Berdasarkan tesis tersebut, maka kelompok ini menjadi sasaran dan kajian yang
sungguh menarik. Karenanya, suatu kultur atau budaya akan mudah terserap oleh
kelompok ini yang kemudian mencerminkan sikap budaya. Kuntowijoyo menyebutkan
adanya dua kemungkinan dengan sikap budaya yang muncul. Pertama, budaya
elit. Pemilik tetap sebagai subjek budaya. Mereka mengalami proses pencerdasan
dan tidak mengalami alienasi. Pemilik budaya elit seperti ini identitasnya
tidak tenggelam dalam budaya. Kedua, budaya massa. Mereka mengalami
objektifasi (hanya sebagai objek saja), alienasi, dan pembodohan. Pemilik
budaya dalam kategori ini tidak sanggup berperan dalam pembentukan simbol
budaya.[9]
Setidaknya ada lima hal
yang melatarbelakangi maraknya praktek tasawuf di kalangan masyarakat
perkotaan. Pertama, searching for
meaningful life, upaya mencari makna hidup. Kedua, intellectual exercise and enrichment, untuk perdebatan dan
peningkatan wawasan intelektual. Ketiga, psychological
escape, spiritualitas yang diperuntukkan bagi upaya penyembuhan penyakit
psikologis. Keempat, religious
justification, sarana mengkuti trend dan perkembangan wacana. Kelima, economic interest, sikap eksploitatif
terhadap agama demi kepentingan pribadi.[10]
Fenomena
urban Sufism terjadi pada masyarakat perkotaan. Kota lebih
lekat dengan citra sebagai representasi dunia modern. Masyarakat kota adalah
masyarakat yang individualis, industrialis, cenderung anti terhadap kepatuhan
pada tradisi dan ajaran agama. Tuntutan-tuntutan untuk selalu menjadi yang
terdepan dalan urusan ekonomi, politik, teknologi serta gaya hidup mengantarkan
masyarakat kota pada posisi terdepan perjalanan paham modernisme. Keadaan yang
demikian ini yang mengantarkan masyarakat kota menuju degradasi moral yang
ujungnya adalah mengeringnya nilai-nilai spiritualitas. Masyarakat kota
kemudian menjadi sekumpulan manusia yang limbung, kehilangan orientasi awal.

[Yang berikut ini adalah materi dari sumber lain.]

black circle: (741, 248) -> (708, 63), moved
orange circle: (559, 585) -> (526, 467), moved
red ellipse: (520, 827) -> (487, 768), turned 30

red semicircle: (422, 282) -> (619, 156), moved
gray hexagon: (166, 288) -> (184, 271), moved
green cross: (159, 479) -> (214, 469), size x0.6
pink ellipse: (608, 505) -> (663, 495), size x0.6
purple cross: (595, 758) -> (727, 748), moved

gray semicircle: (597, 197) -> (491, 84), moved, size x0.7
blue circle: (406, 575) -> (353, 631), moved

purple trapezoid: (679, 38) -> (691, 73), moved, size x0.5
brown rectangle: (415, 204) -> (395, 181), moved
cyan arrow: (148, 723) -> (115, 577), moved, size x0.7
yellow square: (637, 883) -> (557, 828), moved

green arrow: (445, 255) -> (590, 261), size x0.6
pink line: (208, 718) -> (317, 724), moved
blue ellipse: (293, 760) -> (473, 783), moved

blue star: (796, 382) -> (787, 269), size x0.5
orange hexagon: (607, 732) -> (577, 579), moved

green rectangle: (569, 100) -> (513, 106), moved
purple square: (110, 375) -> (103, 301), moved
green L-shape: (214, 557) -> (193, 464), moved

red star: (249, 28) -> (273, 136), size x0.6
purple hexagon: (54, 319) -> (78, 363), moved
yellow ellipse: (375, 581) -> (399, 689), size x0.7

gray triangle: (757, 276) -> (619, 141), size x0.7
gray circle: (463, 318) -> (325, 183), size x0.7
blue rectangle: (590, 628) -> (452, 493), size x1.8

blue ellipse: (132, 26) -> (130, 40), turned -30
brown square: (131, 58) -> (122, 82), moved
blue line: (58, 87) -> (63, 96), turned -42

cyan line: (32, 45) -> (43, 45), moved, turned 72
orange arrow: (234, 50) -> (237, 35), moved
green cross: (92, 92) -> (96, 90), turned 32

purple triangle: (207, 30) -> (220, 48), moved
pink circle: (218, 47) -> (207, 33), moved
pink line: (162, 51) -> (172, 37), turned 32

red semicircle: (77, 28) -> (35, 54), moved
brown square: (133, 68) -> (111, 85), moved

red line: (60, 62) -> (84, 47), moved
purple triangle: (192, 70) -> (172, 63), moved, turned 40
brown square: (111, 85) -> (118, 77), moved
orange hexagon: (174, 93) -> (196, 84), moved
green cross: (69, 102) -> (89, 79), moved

Uang, teknologi, capaian politis dan seabrek kemewahan duniawi lainnya yang
awalnya diekspektasikan bakal memberi kepastaian hidup nyatanya tidak mampu
menghapus kegalauan psikologis. Pada titik yang demikian, mayarakat kota butuh
sesuatu yang lebih dari sekedar agama dan Tuhan, melainkan sesuatu yang secara
‘instan’ dapat mengobati deraan galau psikologis yang mereka alami.[11]
Terma
desa dan kota secara sosiologis tidak bisa dimaknai dalam ruang lingkup
geografis semata. Dalam era postmodern seperti sekarang, batas antara desa dan
kota ditinjau dari sudut pandang sosiologis sangat tipis. Dalam artian, budaya,
tradisi dan pemikiran yang selama ini berkembang di kota banyak diadopsi
sebagai tradisi, budaya dan pemikiran masyarakat desa. Kemajuan teknologi dan
ilmu pengetahuan yang selama ini dimonopoli oleh desa juga perlahan mulai
merambah di pedesaan. Jika dimaknai secara kaku, maka batas kota dan desa
menjadi kabur dan tidak jelas. Oleh karena itu merujuk pada apa yang
disampaikan Scot Norman, bahwa term rural
dan urban atau city haruslah dipahami dalam lingkup pemikiran dan kebudayaan.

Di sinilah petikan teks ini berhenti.